Lawn is Spongy or Squishy, But Thatch is Not the Problem?
Do You Have Heavy Clay or Too Much Organic Matter?
Heavy clay soils are known to have drainage problems and the water may pool up and result in a very squishy or spongy part of the lawn. Soils that are rich with organic materials will retain lots of water and can lead to an incredibly soft ground when it is full of moisture. While a lawn and garden professional may have you take a soil test and apply amendments to the soil that is often best left to professionals.
You may read online that people will recommend adding sand to the lawn to assist in the drainage of the soil when they have too much organic matter. The sand will quickly improve the drainage of the soil, however this can be a labor intensive project and will need to have you lay new sod or overseed grass seed to bring your grass back after rototilling in sand to the soil. However, do not just run out and get sand for a squishy or spongy location as you need to be careful when adding sand. Add it to the wrong type of clay soil and it will result in turning your soil into concrete making the ground even more compacted than it already is.
Add a Drainage Line
Add a drainage ditch with a corrugated drainage pipe is a very simple way to redirect the excess water running across your lawn and help keep your from turning into a swampy bog with a squishy or spongy feel as you walk across it. It is important when running a drainage line to remember that water will travel downhill so you need to plan ahead where you want to capture the water and where it will ultimately get redirected to. Keep a slight decline in your drainage line and you will enjoy a nice firm lawn that is no longer boggy all year long.

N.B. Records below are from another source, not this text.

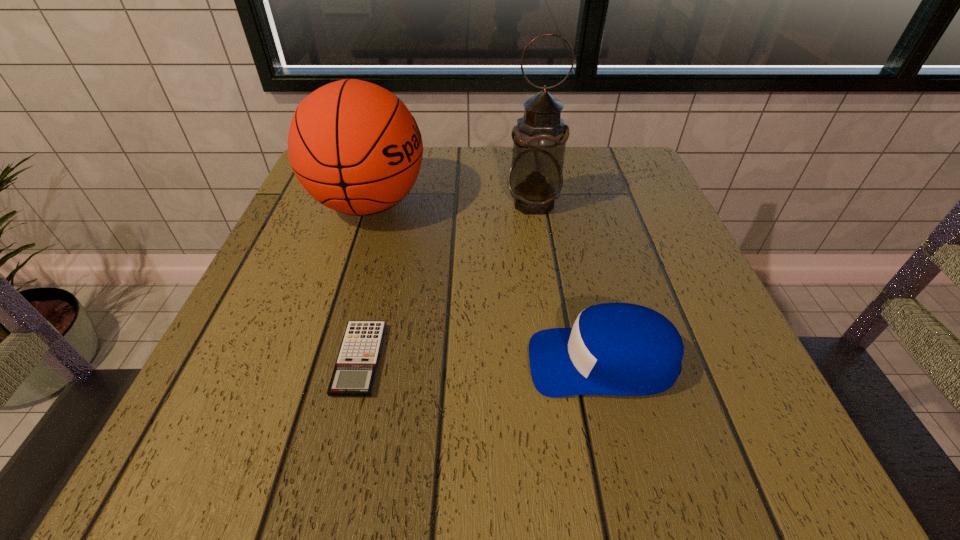 Locate an element on the screen. oil lamp that is positioned at the far edge is located at coordinates (535, 179).

Where is `basketball that is at the far edge`? This screenshot has width=960, height=540. basketball that is at the far edge is located at coordinates (354, 146).

I want to click on object positioned at the left edge, so click(354, 146).

Find the location of a particular element. object present at the right edge is located at coordinates (621, 349).

Identify the location of object that is at the far left corner. (354, 146).

Image resolution: width=960 pixels, height=540 pixels. What are the coordinates of `vacant space at the far edge` in the screenshot? It's located at (582, 191).

In the image, there is a desktop. At what (x,y) coordinates should I click in order to perform the action: click on vacant space at the near edge. Please return your answer as a coordinate pair (x, y). Looking at the image, I should click on (636, 429).

Locate an element on the screen. The height and width of the screenshot is (540, 960). free location at the left edge of the desktop is located at coordinates (238, 333).

In the image, there is a desktop. In order to click on vacant space at the right edge in this screenshot , I will do `click(698, 345)`.

Where is `free space at the near left corner of the desktop`? The width and height of the screenshot is (960, 540). free space at the near left corner of the desktop is located at coordinates (299, 437). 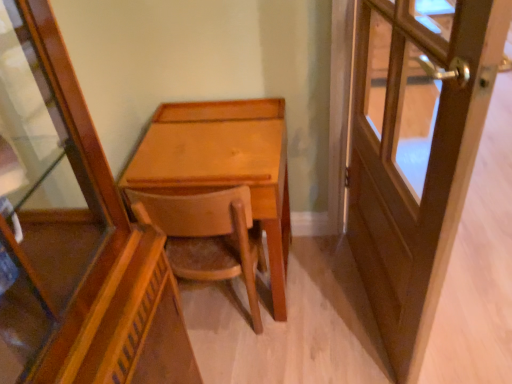 Locate an element on the screen. The image size is (512, 384). vacant space situated above light brown wood desk at center (from a real-world perspective) is located at coordinates (223, 129).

Liquid Aeration or Core Aeration Always is Helpful
If you have dethatched your yard and resolved any potential drainage issues, but still have a squishy or spongy lawn consider aerating the lawn. The biggest benefit to lawn aeration is that improves the soil drainage which will help it dry out in between watering and bring back the firmness to the ground that you desire. Core aeration and liquid aeration both work in improving drainage and delivering nutrients and oxygen to the root zones of the grass.

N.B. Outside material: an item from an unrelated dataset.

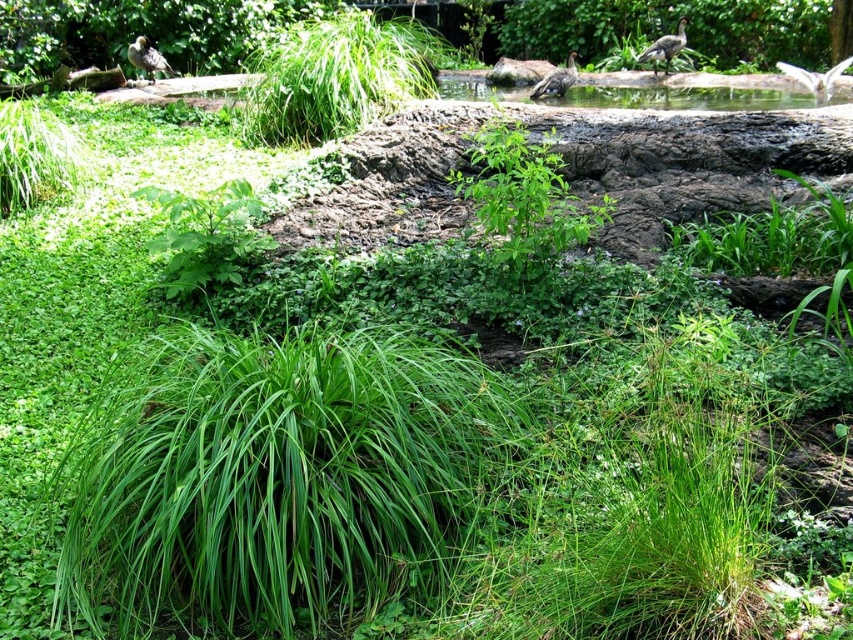 You are a birdwatcher observing two brown feathered birds in the sky. You see the brown feathered bird at upper left and the brown feathered bird at upper center. Which bird is positioned more to the left?

The brown feathered bird at upper left is positioned more to the left than the brown feathered bird at upper center.

In the scene shown: You are standing in the garden and want to place a 30 feet long ladder behind the brown fuzzy rock at center so that it doesn t obstruct the view of the rock. Is the distance sufficient for this placement?

The brown fuzzy rock at center is 27.71 feet away from the viewer. Placing a 30 feet long ladder behind it would mean the ladder extends beyond the rock s position, potentially making part of it visible from the viewer s perspective. Therefore, the distance is insufficient to prevent the ladder from obstructing the view of the rock.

Core aeration is a good first step as it will provide a fast and immediate effect by removing the core plugs exposing the soil to the air. Liquid aeration is a great plan for ongoing lawn maintenance and can work on every square inch of the lawn not just the areas immediately adjacent to the core plugs from a core aeration.
Why is your lawn squishy or spongy? It is likely several factors that have combined to create a boggy mess in your otherwise perfect lawn. It can be addressed through several specific steps and is not something that one should just throw up their hands and live with. Allowing the lawn to stay squishy and spongy will result in a muddy mess during certain times of year at best and at worst could result in a family member or friend injuring themselves when walking on the soft ground.
Dethatch your yard, improve the drainage of the soil if needed, maintain proper water management with a drain line if necessary and include a routine soil aeration to keep your lawn from turning back into a wet and soggy, muddy mess that is squishy and spongy to walk on.